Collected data
══════════

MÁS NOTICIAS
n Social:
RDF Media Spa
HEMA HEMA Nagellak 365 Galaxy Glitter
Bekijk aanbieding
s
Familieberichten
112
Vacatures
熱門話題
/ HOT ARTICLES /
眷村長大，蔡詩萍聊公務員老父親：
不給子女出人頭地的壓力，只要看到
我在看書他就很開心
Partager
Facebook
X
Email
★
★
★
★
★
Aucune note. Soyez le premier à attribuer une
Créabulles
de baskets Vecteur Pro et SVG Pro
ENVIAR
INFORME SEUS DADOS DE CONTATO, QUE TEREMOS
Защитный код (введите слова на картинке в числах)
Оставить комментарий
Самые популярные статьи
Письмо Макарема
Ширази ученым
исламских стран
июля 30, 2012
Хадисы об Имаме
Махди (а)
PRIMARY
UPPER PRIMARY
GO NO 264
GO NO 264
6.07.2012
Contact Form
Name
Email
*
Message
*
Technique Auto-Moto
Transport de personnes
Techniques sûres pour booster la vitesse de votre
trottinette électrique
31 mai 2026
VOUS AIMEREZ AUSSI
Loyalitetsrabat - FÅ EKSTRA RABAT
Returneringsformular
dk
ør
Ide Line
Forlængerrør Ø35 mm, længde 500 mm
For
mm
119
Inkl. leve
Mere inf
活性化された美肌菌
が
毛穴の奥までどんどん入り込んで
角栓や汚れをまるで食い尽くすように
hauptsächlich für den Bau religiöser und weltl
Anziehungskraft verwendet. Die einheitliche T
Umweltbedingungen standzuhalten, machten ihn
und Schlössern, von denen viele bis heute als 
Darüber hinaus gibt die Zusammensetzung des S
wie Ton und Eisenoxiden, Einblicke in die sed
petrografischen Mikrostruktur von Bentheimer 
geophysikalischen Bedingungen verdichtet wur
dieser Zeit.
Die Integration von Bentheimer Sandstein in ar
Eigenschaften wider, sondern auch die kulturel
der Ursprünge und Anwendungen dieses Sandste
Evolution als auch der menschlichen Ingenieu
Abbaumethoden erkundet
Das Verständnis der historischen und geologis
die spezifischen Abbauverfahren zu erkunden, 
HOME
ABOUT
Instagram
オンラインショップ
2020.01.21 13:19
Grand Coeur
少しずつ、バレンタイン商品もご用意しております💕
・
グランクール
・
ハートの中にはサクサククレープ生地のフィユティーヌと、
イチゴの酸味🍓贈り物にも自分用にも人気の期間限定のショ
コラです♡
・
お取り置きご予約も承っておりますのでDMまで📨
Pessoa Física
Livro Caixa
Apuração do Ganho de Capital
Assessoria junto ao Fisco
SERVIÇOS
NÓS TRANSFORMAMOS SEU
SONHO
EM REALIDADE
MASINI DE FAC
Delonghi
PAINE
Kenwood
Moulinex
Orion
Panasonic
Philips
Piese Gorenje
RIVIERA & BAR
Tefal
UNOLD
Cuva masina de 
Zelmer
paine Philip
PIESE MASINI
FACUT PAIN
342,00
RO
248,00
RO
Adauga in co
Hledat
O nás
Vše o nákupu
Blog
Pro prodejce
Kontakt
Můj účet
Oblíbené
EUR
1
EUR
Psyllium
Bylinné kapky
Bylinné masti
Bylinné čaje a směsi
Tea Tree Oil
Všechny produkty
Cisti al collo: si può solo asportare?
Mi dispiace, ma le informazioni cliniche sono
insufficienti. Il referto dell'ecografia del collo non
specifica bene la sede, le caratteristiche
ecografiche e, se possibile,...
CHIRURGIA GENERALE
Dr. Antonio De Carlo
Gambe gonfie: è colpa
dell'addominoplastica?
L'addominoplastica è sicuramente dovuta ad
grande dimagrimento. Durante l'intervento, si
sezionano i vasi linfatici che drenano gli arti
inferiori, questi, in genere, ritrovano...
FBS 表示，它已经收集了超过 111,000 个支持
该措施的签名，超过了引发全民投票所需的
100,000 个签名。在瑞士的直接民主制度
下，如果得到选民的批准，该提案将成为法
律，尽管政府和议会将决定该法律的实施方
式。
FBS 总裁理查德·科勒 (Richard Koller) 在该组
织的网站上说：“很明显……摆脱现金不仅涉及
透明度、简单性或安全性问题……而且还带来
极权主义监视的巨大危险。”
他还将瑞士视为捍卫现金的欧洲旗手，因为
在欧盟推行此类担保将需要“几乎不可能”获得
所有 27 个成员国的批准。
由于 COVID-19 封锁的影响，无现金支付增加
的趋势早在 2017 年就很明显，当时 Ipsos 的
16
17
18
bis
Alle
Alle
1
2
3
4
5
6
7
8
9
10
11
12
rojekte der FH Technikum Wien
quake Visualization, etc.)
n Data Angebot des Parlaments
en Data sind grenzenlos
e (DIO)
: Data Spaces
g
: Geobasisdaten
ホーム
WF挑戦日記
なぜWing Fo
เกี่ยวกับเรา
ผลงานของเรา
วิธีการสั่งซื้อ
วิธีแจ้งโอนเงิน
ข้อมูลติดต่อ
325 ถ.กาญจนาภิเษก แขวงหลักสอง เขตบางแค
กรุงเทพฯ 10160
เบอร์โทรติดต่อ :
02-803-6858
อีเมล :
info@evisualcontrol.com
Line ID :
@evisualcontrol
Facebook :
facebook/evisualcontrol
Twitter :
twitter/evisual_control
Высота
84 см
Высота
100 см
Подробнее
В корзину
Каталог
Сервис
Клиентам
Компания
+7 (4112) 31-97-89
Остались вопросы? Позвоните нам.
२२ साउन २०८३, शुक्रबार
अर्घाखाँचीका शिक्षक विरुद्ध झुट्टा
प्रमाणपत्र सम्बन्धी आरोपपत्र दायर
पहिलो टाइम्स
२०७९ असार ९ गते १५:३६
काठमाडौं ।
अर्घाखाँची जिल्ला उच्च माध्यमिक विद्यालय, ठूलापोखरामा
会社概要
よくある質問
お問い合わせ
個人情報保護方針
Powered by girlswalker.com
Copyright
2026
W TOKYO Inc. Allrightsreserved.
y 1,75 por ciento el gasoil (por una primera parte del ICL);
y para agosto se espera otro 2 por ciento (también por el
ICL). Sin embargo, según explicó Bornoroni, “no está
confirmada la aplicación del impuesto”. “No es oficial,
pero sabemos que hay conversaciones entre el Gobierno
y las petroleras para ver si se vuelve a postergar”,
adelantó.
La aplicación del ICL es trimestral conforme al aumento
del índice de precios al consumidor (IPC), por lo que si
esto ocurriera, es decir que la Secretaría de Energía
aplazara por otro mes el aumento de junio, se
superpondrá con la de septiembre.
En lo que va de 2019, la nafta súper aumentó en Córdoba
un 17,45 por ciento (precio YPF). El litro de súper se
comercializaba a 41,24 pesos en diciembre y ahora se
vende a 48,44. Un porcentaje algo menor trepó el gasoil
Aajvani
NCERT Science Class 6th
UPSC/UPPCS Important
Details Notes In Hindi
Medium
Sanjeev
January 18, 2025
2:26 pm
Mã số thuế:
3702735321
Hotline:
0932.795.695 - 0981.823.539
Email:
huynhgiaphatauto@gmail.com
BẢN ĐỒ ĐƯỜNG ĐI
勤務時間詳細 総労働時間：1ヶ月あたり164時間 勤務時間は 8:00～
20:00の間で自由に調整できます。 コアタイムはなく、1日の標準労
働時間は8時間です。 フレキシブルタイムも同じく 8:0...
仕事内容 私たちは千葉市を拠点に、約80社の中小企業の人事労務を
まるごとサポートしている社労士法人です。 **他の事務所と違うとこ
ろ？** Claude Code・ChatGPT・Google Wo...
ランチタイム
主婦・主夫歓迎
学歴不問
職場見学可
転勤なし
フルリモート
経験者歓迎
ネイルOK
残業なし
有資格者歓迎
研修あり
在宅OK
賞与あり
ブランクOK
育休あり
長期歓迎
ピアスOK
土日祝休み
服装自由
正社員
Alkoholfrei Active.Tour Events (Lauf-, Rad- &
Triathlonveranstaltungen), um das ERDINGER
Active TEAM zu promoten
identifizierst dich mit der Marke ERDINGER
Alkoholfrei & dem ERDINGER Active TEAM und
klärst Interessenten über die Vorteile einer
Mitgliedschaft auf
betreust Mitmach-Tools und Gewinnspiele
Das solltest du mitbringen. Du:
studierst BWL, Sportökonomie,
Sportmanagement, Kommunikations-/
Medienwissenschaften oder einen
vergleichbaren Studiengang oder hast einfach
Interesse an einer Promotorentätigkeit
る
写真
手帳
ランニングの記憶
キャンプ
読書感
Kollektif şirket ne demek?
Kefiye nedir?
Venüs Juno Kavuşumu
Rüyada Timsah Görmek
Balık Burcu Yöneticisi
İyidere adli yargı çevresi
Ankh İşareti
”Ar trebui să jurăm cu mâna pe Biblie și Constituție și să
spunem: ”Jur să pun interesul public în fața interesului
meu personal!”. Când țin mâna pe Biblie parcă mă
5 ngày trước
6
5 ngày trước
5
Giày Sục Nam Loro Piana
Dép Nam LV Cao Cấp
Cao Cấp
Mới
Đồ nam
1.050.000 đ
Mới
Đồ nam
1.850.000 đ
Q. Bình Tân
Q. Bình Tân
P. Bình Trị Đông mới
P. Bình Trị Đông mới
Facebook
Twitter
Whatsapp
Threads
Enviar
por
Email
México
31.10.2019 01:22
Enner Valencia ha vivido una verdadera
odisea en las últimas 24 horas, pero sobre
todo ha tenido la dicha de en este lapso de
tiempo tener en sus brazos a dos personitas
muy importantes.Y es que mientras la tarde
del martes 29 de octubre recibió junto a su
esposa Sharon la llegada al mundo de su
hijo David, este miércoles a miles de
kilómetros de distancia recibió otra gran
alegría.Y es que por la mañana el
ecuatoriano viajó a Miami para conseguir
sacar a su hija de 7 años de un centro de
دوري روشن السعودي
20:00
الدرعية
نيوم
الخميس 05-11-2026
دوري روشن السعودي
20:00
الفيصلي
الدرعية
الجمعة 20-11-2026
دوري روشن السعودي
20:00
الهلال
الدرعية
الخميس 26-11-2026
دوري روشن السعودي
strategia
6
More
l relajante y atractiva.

══════════

## Prompt
Go through the data and return each line where the word "einer" appears.

## Answer space
klärst Interessenten über die Vorteile einer
Interesse an einer Promotorentätigkeit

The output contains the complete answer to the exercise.